Chi conosce un minimo le dinamiche del calcio italiano sa molto bene che l’arrivo a Roma di Golasa troverà la forte (e forse violenta) opposizione di un nutrito gruppo di supporter biancocelesti xenofobi e antisemiti. D’altronde il cuore del tifo, la politicizzatissima curva Nord, è la stessa curva che fino a poco tempo fa aveva come idolo indiscusso Paolo Di Canio, l’attaccante che dopo ogni marcatura esultava facendo il saluto romano, prontamente imitato da centinaia di persone sugli spalti. E come non ricordare un derby di qualche anno fa, quando nel settore degli aquilotti venne esposto, tra gli applausi, uno striscione con scritto “Squadra di negri, curva di ebrei”, rivolto ai sostenitori della Magica. Certamente non un episodio isolato: svastiche e croci celtiche sono di casa tra i laziali, tanto che le squalifiche del campo e le multe fioccano. Non che le altre tifoserie del campionato italiano siano immuni dalla piaga razzismo – i cori su Balotelli ce lo ricordano quasi ogni domenica – ma quella biancoceleste è forse la più intollerante e violenta di tutte. Basta pensare alla storia di Aaron Winter, stella olandese della Lazio nei primi anni Novanta. Quante gliene fecero pagare gli ultras per via di quel nome ebraico e per il colore nero della sua pelle. Accolto sui muri della Capitale da scritte inneggianti alla purezza della razza, fece ricredere tutti sul campo, diventando uno dei beniamini di quella squadra. Ennesima dimostrazione di quanta ipocrisia ci sia negli ambienti, spesso malati, del tifo. Se sei bravo ti si perdona la “colpa” di essere “inferiore”, se non sei un calciatore sopraffino resterai per sempre “un ebreo e un nero di merda”. La stessa cosa che potrebbe succedere a Golasa, nel caso segnasse ad esempio un goal agli odiati cugini giallorossi. Da bersaglio di fischi e beceri urlacci a ottavo re di Roma, la promozione sarebbe automatica e più veloce della luce.

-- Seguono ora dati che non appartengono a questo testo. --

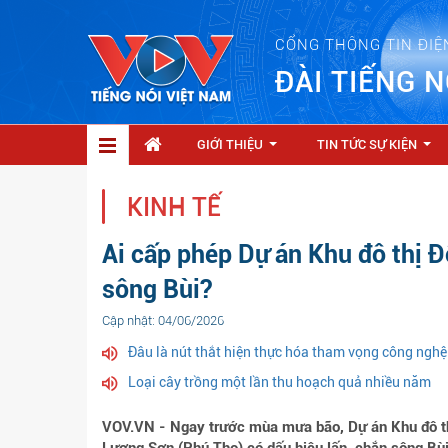
CỔNG THÔNG TIN ĐIỆ
ĐÀI TIẾNG N
GIỚI THIỆU
TIN TỨC SỰ KIỆN
...
...
KINH TẾ
Ai cấp phép Dự án Khu đô thị 
sông Bùi?
Cập nhật: 04/06/2026
Đâu là nút thắt hiện thực hóa tham vọng công ngh
Loại cây trồng một lần thu hoạch quả nhiều năm
VOV.VN - Ngay trước mùa mưa bão, Dự án Khu đô thị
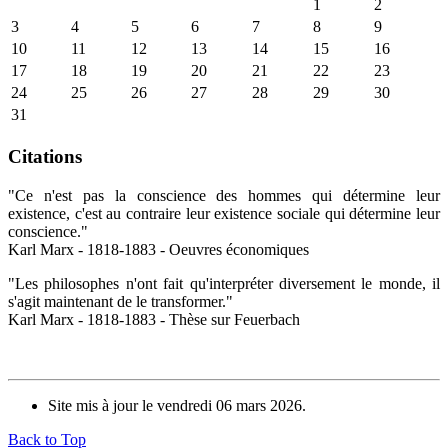
1
2
3
4
5
6
7
8
9
10
11
12
13
14
15
16
17
18
19
20
21
22
23
24
25
26
27
28
29
30
31
Citations
"Ce n'est pas la conscience des hommes qui détermine leur
existence, c'est au contraire leur existence sociale qui détermine leur
conscience."
Karl Marx - 1818-1883 - Oeuvres économiques
"Les philosophes n'ont fait qu'interpréter diversement le monde, il
s'agit maintenant de le transformer."
Karl Marx - 1818-1883 - Thèse sur Feuerbach
Site mis à jour le vendredi 06 mars 2026.
Back to Top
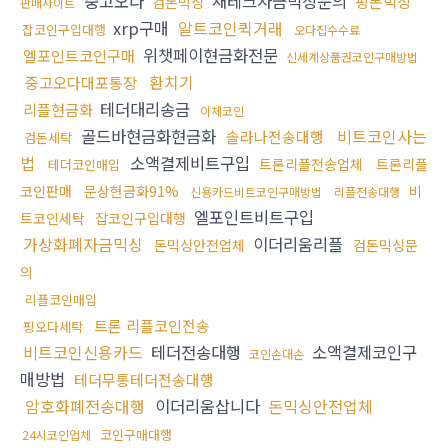
중고오다
재테크자금믹싱문의
핑돈믹싱
검돈믹싱
판매사이트
xrp구매
알트코인퀵거래
잡코인구입대행
오다집수수료
위챗페이현금화전문
엘포인트코인구매
신세계상품권코인구매방법
환치기
중고오다대포통장
테더대리송금
리플현금화
이체코인
골드바현금화현금화
비트코인사는
솔라나전송대행
검돈세탁
법
소액결제비트구입
트론리플전송업체
트론리플
테더코인매입
코인판매
문상현금화91%
비
신용카드비트코인구매방법
리플전송대행
엘포인트비트구입
트코인세탁
잡코인구입대행
가상화폐자금믹싱
이더리움리플
돈믹싱안전업체
검돈믹싱문
의
리플코인매입
트론 리플코인전송
핑오다세탁
비트코인신용카드
테더전송대행
소액결제코인구
코인손대손
매방법
테더무통테더전송대행
암호화폐전송대행
이더리움삽니다
돈믹싱안전업체
코인구매대행
24시코인업체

Da quando Claudio Lotito è presidente della Lazio, a onor del vero, la società ha iniziato a combattere una durissima battaglia contro il razzismo negli stadi (ed in particolare nel suo). Lotito, imprenditore che ha accumulato una fortuna con alcune imprese di pulizie e sanificazione, sta provando a ripulire il mondo del calcio. Osteggiato da una rumorosa minoranza di tifosi laziali, è intenzionato a portare a termine quella che considera una missione. L’ingaggio di Golasa, per l’appunto, va interpretato non solo come un innesto qualitativamente importante, ma anche come una sfida alle frange più estremiste degli ultras.